Kefamenanu,Vox NTT- Rendahnya upah tenaga kerja di Kabupaten TTU mendapat sorotan keras dari LMND eksekutif Kota Kefamenanu dan Ikatan Mahasiswa Dawan R (IMADAR) yang tergabung dalam Front Mahasiswa Peduli Rakyat (FMPR).
Itu terutama buruh pertokoan dan perusahaan swasta yang tersebar di kabupaten di perbatasan RI-RDTL tersebut.
Pasalnya, hingga saat ini masih banyak buruh di Kabupaten TTU yang bekerja hingga 10 jam per hari. Sayangnya, mereka hanya mendapatkan upahRp 500 ribu hingga Rp 700 ribu per bulan.
Sorotan tersebut disampaikan FMPR saat aksi unjuk rasa memperingati hari buruh di Perempatan Terminal Bus Kefamenanu, Selasa (01/05/2018).
Pantauan VoxNtt.com, aksi unjuk rasa oleh sedikitnya 25 anggota FMPR tersebut sempat memacetkan lalu lintas di ruas Jalan Eltari.
FMPR juga membawa sejumlah poster bertuliskan lawan politik upah murah, stop represif buruh, lawan rezim Jokowi-JK yang pro kapitalis anti rakyat, wujudkan pendidikan ilmiah gratis bagi mahasiswa, serta nasionalisasi aset asing dan juga tolak UU MD3 serta MOU TNI-Polri.
Selain masalah upah, FMPR dalam pernyataan sikapnya juga menyoroti persoalan tenaga kerja yang lain.
Hingga saat ini sebut mereka, dari total 3.755 tenaga kerja yang tersebar di 959 unit usaha ,2.448 di antaranya masih belum memiliki BPJS Kesehatan.

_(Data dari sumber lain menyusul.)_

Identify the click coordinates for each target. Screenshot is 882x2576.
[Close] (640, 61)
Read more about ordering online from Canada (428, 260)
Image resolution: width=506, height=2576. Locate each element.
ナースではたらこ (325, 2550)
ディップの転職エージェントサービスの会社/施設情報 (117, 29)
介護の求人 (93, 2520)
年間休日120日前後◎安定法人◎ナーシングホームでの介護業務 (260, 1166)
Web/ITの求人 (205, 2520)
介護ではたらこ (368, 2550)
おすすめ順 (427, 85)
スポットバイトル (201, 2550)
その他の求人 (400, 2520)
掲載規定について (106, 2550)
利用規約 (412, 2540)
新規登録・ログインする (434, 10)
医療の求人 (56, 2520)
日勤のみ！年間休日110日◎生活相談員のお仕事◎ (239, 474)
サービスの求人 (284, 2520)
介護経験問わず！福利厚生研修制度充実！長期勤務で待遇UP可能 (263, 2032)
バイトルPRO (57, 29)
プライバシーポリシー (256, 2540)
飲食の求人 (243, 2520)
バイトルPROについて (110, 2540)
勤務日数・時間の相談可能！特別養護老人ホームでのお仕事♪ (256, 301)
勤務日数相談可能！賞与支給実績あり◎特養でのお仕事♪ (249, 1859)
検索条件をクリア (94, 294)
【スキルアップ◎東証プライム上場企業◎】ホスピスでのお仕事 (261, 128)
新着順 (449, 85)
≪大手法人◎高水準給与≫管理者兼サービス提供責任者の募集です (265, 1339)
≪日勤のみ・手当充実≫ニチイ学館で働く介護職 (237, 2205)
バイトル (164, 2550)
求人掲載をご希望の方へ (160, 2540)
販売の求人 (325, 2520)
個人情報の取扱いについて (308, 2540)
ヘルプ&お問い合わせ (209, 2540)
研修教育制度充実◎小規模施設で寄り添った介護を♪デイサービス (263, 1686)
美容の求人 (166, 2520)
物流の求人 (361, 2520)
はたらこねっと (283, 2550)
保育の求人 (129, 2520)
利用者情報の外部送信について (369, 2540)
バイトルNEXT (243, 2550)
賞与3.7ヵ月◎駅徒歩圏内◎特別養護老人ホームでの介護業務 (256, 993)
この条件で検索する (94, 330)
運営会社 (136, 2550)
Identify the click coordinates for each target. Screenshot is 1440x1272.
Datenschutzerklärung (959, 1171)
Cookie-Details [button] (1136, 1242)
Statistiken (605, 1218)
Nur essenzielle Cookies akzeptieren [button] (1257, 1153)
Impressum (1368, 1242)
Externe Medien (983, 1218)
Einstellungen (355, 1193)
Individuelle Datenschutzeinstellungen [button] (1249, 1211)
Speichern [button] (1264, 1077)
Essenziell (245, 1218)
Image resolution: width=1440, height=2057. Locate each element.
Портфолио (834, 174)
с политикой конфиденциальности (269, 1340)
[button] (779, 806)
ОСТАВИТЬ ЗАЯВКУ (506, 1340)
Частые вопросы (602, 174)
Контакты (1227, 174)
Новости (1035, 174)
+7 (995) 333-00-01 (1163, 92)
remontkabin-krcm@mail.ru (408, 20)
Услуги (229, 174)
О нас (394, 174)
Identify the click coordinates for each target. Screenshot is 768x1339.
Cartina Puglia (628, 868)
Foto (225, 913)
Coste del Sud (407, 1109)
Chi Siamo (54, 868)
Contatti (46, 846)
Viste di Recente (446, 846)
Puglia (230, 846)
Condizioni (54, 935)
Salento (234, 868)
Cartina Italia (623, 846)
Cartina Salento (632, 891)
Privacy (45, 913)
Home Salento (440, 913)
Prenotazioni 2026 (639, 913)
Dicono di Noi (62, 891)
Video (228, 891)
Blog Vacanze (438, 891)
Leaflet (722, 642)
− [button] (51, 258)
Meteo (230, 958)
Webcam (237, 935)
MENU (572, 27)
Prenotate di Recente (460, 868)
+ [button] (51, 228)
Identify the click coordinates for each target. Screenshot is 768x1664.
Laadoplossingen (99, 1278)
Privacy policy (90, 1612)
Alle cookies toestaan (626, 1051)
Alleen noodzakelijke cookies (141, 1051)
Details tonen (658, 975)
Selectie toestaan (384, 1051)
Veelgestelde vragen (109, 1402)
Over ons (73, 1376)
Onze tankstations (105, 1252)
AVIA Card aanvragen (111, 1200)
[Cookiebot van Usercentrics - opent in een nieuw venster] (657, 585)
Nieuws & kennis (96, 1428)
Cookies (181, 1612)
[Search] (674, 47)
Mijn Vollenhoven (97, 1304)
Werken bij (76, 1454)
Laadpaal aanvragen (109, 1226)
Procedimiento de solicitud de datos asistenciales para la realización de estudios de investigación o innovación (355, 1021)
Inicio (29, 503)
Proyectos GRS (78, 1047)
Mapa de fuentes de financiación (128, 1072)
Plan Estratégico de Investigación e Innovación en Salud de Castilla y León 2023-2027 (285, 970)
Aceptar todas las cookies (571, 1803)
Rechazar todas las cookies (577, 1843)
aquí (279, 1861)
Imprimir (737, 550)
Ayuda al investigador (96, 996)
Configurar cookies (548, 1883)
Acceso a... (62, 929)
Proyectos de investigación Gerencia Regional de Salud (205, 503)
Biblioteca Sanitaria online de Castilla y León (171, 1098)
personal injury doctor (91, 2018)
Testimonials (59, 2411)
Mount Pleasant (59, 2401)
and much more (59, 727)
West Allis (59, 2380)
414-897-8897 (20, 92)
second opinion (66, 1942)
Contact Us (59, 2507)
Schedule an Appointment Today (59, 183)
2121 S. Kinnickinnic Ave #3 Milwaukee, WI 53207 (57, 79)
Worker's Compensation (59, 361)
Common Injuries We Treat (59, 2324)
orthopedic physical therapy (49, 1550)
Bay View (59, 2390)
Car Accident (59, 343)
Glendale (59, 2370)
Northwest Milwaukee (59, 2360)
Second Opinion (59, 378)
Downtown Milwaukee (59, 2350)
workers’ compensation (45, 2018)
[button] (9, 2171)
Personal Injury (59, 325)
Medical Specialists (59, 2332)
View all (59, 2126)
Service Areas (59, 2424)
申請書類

Akibatnya, jaminan kesehatan yang merupakan hak kaum buruh hingga saat ini belum mendapat perhatian.
Ari Koli, Koordinator Umum FMPR saat diwawancarai awak media mengatakan, aksi unjuk rasa tersebut bertujuan untuk menyoroti rendahnya upah buruh yang selama ini terjadi di Kabupaten TTU.
Menurut dia akibat rendahnya upah buruh, jaminan kesehatan dan pendidikan terhadap keluarga dari tenaga kerja menjadi kurang perhatian.
“Hasil temuan kami itu,di salah satu perusahaan tahu tempe di kota kefamenanu ini, ada 6 orang tenaga kerja yang bekerja full dari jam 7 pagi sampai jam 5 sore tapi gaji hanya Rp 500 ribu per bulan, ini sudah jelas tidak ada keberpihakan terhadap kaum buruh,” sesal mahasiswa Unimor tersebut.
Dia menegaskan, aksi unjuk rasa terkait nasib buruh tidak hanya bersifat momemtual, namun ke depan akan terus dilakukan advokasi terhadap kehidupan buruh sehingga kesejahteraannya bisa terjamin.